ArtVerona/7. Le “contro-icone” della fiera, ovvero tre installazioni da non perdere
Alla milanese ViaSaterna (sezione Raw Zone) c’è invece un’altra installazione che in questi giorni ha destato parecchia curiosità: è la altissima postazione di Oli Bonzanigo (1989, vive tra Milano, Palermo e Marrakech) a cui si accede tramite una scala, per potersi sedere su una vecchia poltrona Olivetti. Il titolo è O·rien·ta·mén·to, e una volta arrivati in cima potrete ascoltare anche l’audio di un respiro. È quello dell’artista, ma potrebbe essere anche il vostro. Dopo la scalata, dopo l’angoscia della vertigine, dopo esservi orientati dove non sapete…installata anche nel cortile di un liceo palermitano in occasione di Manifesta, Orientamento qui funzionava – con la luce del giorno – anche come una meridiana.

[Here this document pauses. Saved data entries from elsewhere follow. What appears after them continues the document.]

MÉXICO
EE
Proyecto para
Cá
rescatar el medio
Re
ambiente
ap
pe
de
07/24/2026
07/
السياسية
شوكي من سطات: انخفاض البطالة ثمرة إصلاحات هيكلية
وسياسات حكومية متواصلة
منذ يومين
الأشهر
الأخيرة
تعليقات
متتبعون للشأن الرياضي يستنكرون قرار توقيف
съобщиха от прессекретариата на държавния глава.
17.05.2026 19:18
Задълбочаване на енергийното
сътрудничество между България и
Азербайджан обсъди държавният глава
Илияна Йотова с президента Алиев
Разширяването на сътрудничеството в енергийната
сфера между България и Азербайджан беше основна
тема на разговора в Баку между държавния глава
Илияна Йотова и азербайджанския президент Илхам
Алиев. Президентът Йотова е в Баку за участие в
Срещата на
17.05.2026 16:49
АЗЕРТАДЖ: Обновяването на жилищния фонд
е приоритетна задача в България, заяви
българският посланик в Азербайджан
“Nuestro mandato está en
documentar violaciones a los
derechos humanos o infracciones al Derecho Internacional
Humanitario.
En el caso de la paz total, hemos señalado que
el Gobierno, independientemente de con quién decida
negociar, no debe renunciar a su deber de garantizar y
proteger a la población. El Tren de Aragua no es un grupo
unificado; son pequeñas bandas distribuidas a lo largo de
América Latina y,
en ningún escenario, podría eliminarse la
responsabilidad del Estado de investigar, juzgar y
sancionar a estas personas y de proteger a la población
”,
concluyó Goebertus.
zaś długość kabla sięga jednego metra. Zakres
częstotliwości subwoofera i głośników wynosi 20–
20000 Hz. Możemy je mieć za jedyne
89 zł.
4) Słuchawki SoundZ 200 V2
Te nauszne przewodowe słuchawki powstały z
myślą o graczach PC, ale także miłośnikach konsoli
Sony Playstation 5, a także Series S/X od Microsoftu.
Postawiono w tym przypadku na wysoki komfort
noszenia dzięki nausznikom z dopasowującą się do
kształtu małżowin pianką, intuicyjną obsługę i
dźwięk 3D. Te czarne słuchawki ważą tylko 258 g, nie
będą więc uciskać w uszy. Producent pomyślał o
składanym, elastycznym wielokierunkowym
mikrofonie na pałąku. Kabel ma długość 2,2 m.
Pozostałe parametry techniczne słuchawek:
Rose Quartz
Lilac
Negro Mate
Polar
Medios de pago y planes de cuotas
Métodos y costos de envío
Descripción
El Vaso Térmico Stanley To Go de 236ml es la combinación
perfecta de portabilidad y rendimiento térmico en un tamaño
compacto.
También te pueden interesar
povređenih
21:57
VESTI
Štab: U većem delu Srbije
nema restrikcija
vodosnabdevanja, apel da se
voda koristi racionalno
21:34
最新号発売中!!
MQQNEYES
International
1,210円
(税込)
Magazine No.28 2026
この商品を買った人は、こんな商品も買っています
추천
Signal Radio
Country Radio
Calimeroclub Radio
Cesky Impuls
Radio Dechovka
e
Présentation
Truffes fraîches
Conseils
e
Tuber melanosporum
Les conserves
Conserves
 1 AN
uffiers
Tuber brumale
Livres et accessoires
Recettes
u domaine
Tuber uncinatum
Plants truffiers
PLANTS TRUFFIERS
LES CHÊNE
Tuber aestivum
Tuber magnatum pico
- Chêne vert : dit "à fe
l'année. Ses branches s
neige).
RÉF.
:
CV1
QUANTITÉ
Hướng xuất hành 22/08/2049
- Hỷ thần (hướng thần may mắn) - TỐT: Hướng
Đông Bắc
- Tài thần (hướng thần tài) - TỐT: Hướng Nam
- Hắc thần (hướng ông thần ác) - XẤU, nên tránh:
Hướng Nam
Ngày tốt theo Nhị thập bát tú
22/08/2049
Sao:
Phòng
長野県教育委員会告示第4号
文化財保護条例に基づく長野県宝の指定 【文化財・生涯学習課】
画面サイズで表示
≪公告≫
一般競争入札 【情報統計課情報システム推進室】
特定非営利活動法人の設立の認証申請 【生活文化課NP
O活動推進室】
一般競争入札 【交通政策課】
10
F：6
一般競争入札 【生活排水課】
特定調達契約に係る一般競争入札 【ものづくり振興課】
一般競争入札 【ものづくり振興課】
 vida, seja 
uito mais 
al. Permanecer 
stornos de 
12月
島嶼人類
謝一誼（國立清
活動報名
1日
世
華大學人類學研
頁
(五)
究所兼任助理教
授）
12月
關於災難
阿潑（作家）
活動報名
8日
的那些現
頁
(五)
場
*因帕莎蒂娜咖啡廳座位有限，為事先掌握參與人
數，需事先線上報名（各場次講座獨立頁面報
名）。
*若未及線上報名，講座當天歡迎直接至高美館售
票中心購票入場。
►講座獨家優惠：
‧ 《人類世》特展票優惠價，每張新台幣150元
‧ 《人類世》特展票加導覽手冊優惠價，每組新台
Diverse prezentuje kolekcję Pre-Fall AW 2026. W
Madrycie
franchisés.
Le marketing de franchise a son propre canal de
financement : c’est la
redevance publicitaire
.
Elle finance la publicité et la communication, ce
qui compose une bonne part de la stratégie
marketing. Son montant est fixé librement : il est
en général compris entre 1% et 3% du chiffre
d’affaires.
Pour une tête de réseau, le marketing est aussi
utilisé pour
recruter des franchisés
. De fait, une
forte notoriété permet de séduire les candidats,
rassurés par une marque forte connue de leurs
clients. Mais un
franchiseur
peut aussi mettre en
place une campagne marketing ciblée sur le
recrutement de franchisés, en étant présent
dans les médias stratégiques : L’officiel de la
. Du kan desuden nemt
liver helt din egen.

La terza installazione, commovente nella sua nitidezza e rigore formale, è presentata dalla galleria Beatrice Burati Anderson: l’artista è Giovanni Rizzoli, l’opera si intitola Venezia. È stata realizzata con marmo rosso di Verona, una stoffa damascata alta 3 metri, e acqua. Immaginatevi una piccola gondola a terra, che non galleggia ma raccoglie nel suo incavo un po’ di laguna. Quella stessa laguna che corrode pareti e marmi e stucchi e ricchezze, non lasciando spazio all’eternità. Da contemplare.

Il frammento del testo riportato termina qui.